S3 treats common prefixes of objects with slashes in the name as pseudo-directories. I'm not sure if we implemented any support for it in Toil's CWL runner (@DailyDreaming might know), but if you store your files as s3://bucket/path/to/directory/file.whatever, then if you have s3://bucket/path/to/directory/ as a "directory" you can list all the files in the "directory" and add and remove files through the S3 API. There's just no concept of creating or destroying directories, or having empty directories, and you can also have data at the name corresponding to the "directory" itself.

ngocnguyen commented 5 years ago

Yeah, Toil'sCWL runner doesn't recognize s3://bucket/path/to/directory/ as directory with error "No such file or directory".

Traceback (most recent call last): File "/home/ngoc/venv-toil-all/bin/toil-cwl-runner", line 10, in sys.exit(main()) File "/home/ngoc/venv-toil-all/local/lib/python2.7/site-packages/toil/cwl/cwltoil.py", line 1201, in main import_files(initialized_job_order) File "/home/ngoc/venv-toil-all/local/lib/python2.7/site-packages/toil/cwl/cwltoil.py", line 1176, in import_files get_listing, fs_access, recursive=True)) File "/home/ngoc/venv-toil-all/local/lib/python2.7/site-packages/cwltool/pathmapper.py", line 51, in adjustDirObjs visit_class(rec, ("Directory",), op) File "/home/ngoc/venv-toil-all/local/lib/python2.7/site-packages/cwltool/utils.py", line 225, in visit_class visit_class(rec[d], cls, op) File "/home/ngoc/venv-toil-all/local/lib/python2.7/site-packages/cwltool/utils.py", line 223, in visit_class op(rec) File "/home/ngoc/venv-toil-all/local/lib/python2.7/site-packages/cwltool/pathmapper.py", line 112, in get_listing for ld in fs_access.listdir(loc): File "/home/ngoc/venv-toil-all/local/lib/python2.7/site-packages/cwltool/stdfsaccess.py", line 55, in listdir return [abspath(urllib.parse.quote(str(l)), fn) for l in os.listdir(self._abs(fn))] OSError: [Errno 2] No such file or directory: 'https://s3.amazonaws.com/ngoclocal/sequence'

adamnovak commented 5 years ago

That should probably be another issue, to track developing that functionality. This one I think can keep representing the Name problem you described in https://github.com/DataBiosphere/toil/issues/2574#issuecomment-484548630.

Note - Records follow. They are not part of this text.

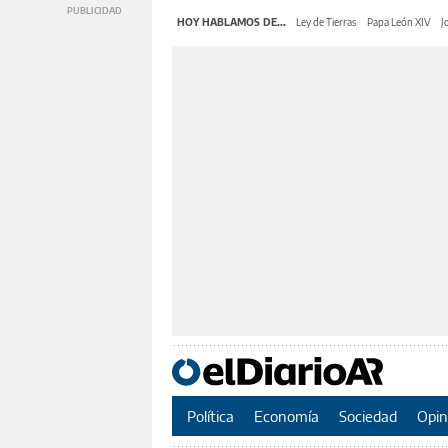
HOY HABLAMOS DE...
Ley de Tierras
Papa León XIV
J
Política
Economía
Sociedad
Opin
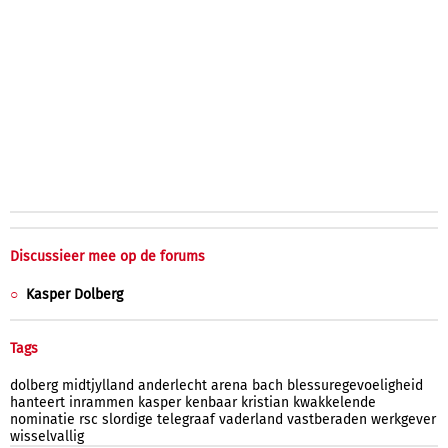
Discussieer mee op de forums
Kasper Dolberg
Tags
dolberg
midtjylland
anderlecht
arena
bach
blessuregevoeligheid
hanteert
inrammen
kasper
kenbaar
kristian
kwakkelende
nominatie
rsc
slordige
telegraaf
vaderland
vastberaden
werkgever
wisselvallig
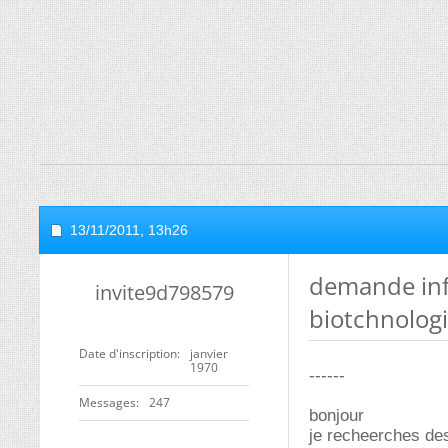
13/11/2011,
13h26
demande inf
invite9d798579
biotchnolog
Date d'inscription
janvier
1970
------
Messages
247
bonjour
je recheerches de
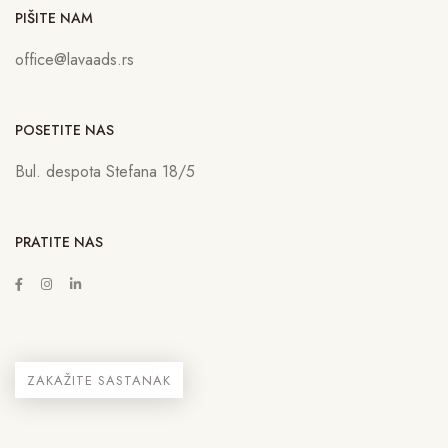
PIŠITE NAM
office@lavaads.rs
POSETITE NAS
Bul. despota Stefana 18/5
PRATITE NAS
ZAKAŽITE SASTANAK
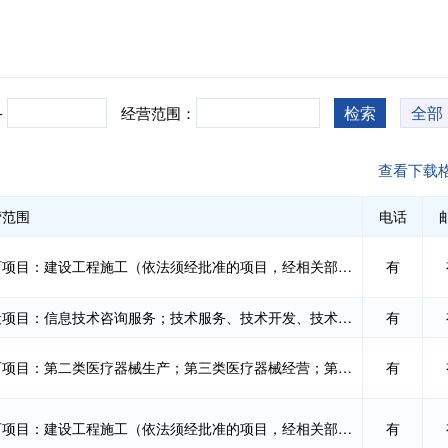
检索
全部
-
经营范围：
查看下载
营范围
电话
许可项目：建设工程施工（依法须经批准的项目，经相关部门批准后方可开展经营活动，具体经营项目以...
有
一般项目：信息技术咨询服务；技术服务、技术开发、技术咨询、技术交流、技术转让、技术推广；软件...
有
许可项目：第二类医疗器械生产；第三类医疗器械经营；第三类医疗器械租赁（依法须经批准的项目，经...
有
许可项目：建设工程施工（依法须经批准的项目，经相关部门批准后方可开展经营活动，具体经营项目以...
有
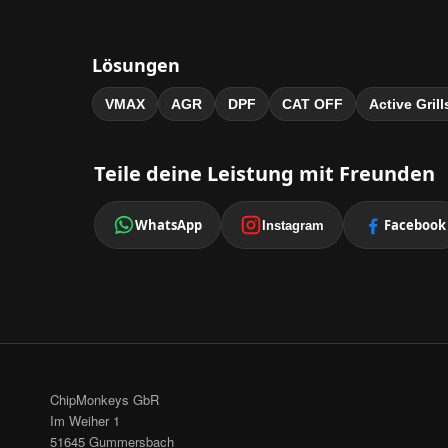
Lösungen
VMAX
AGR
DPF
CAT OFF
Active Gril
Teile deine Leistung mit Freunden
WhatsApp
Facebook
Instagram
ChipMonkeys GbR
Im Weiher 1
51645 Gummersbach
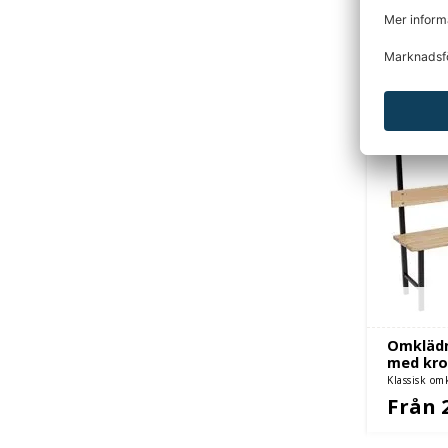
DU KANSKE O
Omklädn
med kro
Klassisk om
furusits - e
Från 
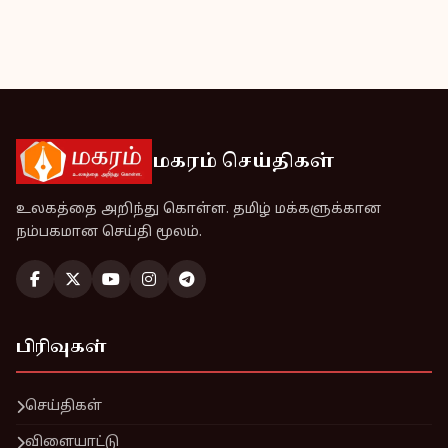
மகரம் செய்திகள்
உலகத்தை அறிந்து கொள்ள. தமிழ் மக்களுக்கான
நம்பகமான செய்தி மூலம்.
பிரிவுகள்
செய்திகள்
விளையாட்டு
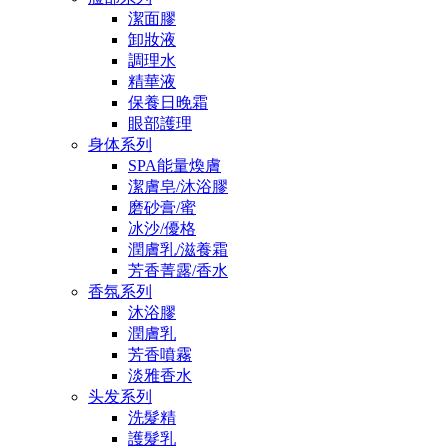
潔面膠
卸妝液
調理水
精華液
保養日晚霜
眼部護理
身体系列
SPA能量煥膚
潔膚皂/沐浴膠
磨砂膏/蜜
冰沙/優格
潤膚乳/滋養霜
芳香菁露/香水
香氛系列
沐浴膠
潤膚乳
芳香噴霧
淡雅香水
头发系列
洗髮精
護髮乳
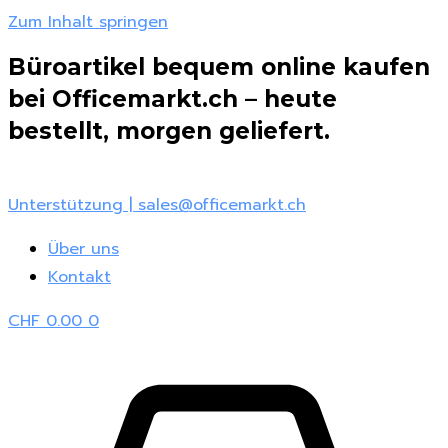
Zum Inhalt springen
Büroartikel bequem online kaufen
bei Officemarkt.ch – heute
bestellt, morgen geliefert.
Unterstützung | sales@officemarkt.ch
Über uns
Kontakt
CHF
0.00
0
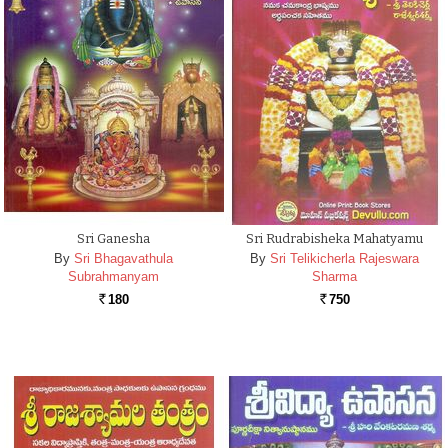
Sri Ganesha
Sri Rudrabisheka Mahatyamu
By
Sri Bhagavathula
By
Sri Telikicherla Rajeswara
Subrahmanyam
Sharma
180
750
Rs.
Rs.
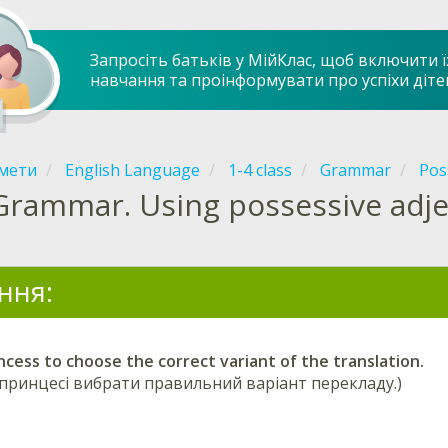
Запросіть батьків у МійКлас, щоб включити ї
навчання та проінформувати про успіхи діте
мети
English Language
1-4 class
Grammar
Pos
Grammar. Using possessive adje
ння:
ncess to choose the correct variant of the translation.
ринцесі вибрати правильний варіант перекладу.)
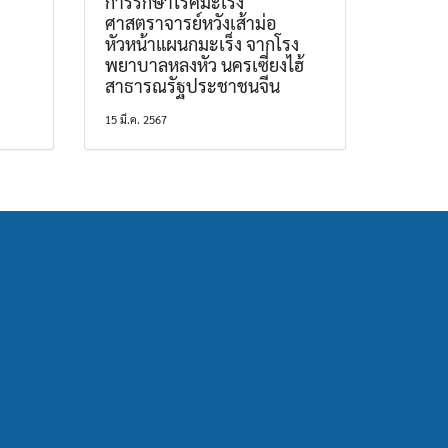
การรักษาโรคมะเร็ง
ศาสตราจารย์หวังเส้าม่อ
หัวหน้าแผนกมะเร็ง จากโรง
พยาบาลหลงหัว นครเซี่ยงไฮ้
สาธารณรัฐประชาชนจีน
15 มี.ค. 2567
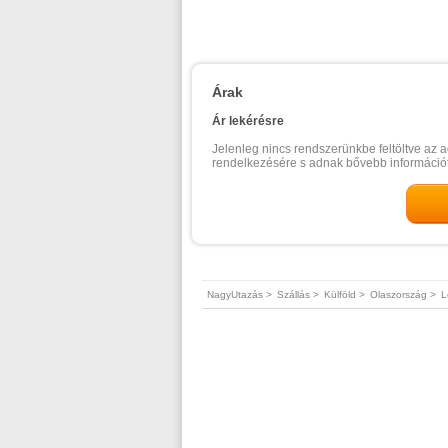
Árak
Ár lekérésre
Jelenleg nincs rendszerünkbe feltöltve az a
rendelkezésére s adnak bővebb információt
NagyUtazás >
Szállás >
Külföld >
Olaszország >
L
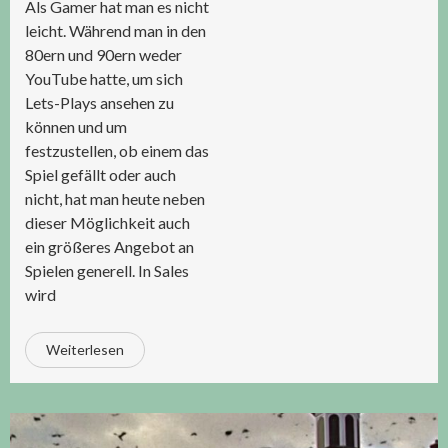
Als Gamer hat man es nicht
leicht. Während man in den
80ern und 90ern weder
YouTube hatte, um sich
Lets-Plays ansehen zu
können und um
festzustellen, ob einem das
Spiel gefällt oder auch
nicht, hat man heute neben
dieser Möglichkeit auch
ein größeres Angebot an
Spielen generell. In Sales
wird
Weiterlesen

@arostamianfar, you run Toil CWL on AWS all the time; have you ever had a problem with the Directory type not being implemented? Or do you just not use it?

arostamianfar commented 5 years ago

@adamnovak I haven't used the Directory type yet, but looks like native s3 directory support is not implemented (native s3 file support was fixed in #2234 ). As a workaround, I currently use the mesosphere/aws-cli docker image and have a cp_to_s3.cwl task that copies files to/from s3 and I can control where/how to copy them.

adamnovak commented 1 year ago

I'm going to close this; I tried to reproduce the lack of a Name tag and couldn't, and then we moved on to talking about CWL stuff that also I think is now done.